J Pharm Pract · 2024
Last updated 2026-05-28In a study of 242 adults with type 2 diabetes and liver disease, 32.6% used GLP-1 drugs. After 3 to 15 months, those using GLP-1 drugs showed a small decrease in liver fibrosis scores (from 1.80 to 1.77), while scores increased in those not using the drugs (from 2.33 to 2.71). The results suggest GLP-1 drugs may slow liver fibrosis progression, but the differences were small and need confirmation in larger studies.

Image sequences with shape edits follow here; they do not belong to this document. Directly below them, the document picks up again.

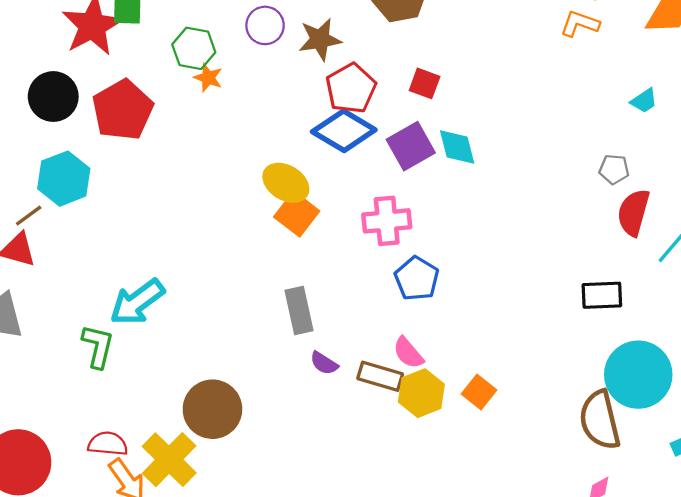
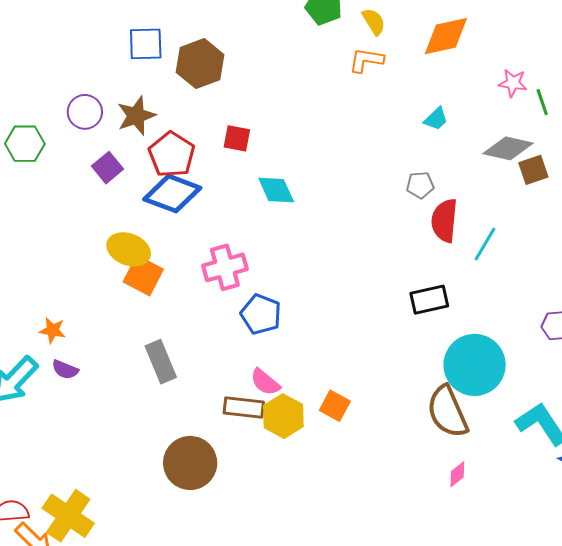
orange star: (208, 78) -> (53, 330), moved
purple square: (411, 146) -> (107, 168), moved, size x0.7
purple semicircle: (324, 363) -> (65, 370), moved
brown circle: (212, 409) -> (190, 463), moved

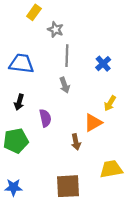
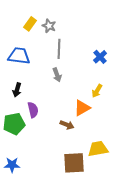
yellow rectangle: (34, 12) -> (30, 24), moved
blue cross: (103, 64) -> (100, 57), moved
purple semicircle: (45, 118) -> (33, 110), moved
brown arrow: (76, 142) -> (67, 125), turned -56
brown square: (68, 186) -> (74, 163), moved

AI summary of the abstract below.
| Journal | J Pharm Pract, 2024 |
|---|---|
| Citations | 5 |
| Relative citation ratio | 0.91 |
| NIH percentile | 47 |
| Molecules | — |
| Conditions studied | Type 2 Diabetes, Mash |
Abstract
Glucagon-like peptide 1 receptor agonists (GLP-1 RAs) help manage type 2 diabetes (T2DM) and may have efficacy in steatotic liver disease. To determine the prevalence and clinical impact of GLP-1 RA use in patients with T2DM and liver disease. This was a retrospective study of adult patients with T2DM and nonalcoholic fatty liver disease (NAFLD), nonalcoholic fatty liver (NAFL), or nonalcoholic steatohepatitis (NASH) between 1/1/21-12/31/21. Patients with hepatitis B or C, or on pioglitazone were excluded. Eligible patients treated with a GLP-1 RA were compared to controls. The primary outcome was change in Fibrosis-4 (FIB-4) score, with NAFLD Fibrosis Score (NFS) as a secondary outcome. Follow-up scores were calculated from labs within 3 to 15 months after baseline. Of 242 eligible patients, 79 patients (32.6%) were treated with a GLP-1 RA. At baseline, FIB-4 score was lower and NFS was higher in the GLP-1 RA group vs controls (1.80 vs 2.33; P = .101, .36 vs -.47, P < .001; respectively). At follow up, FIB-4 score decreased to 1.77 in the GLP-1 RA group and increased to 2.71 in controls (P = .045). Follow up NFS was stable in the GLP-1 RA group and increased in the control group (.36 vs -.43; P = .308). Patients treated with GLP-1 RAs had less evidence of liver fibrosis progression compared to no treatment, although the differences were small. These results suggest that treatment with GLP-1 RAs may have clinical impact on slowing liver fibrosis, however results should be confirmed in a larger, more diverse sample.